Exercise goal: Return the data verbatim, without pictures.

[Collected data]
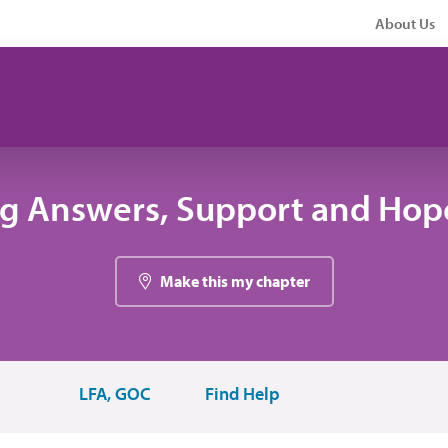
About Us
ng Answers, Support and Hope
Make this my chapter
LFA, GOC
Find Help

Problem solution:
About Us
ng Answers, Support and Hope
Make this my chapter
LFA, GOC
Find Help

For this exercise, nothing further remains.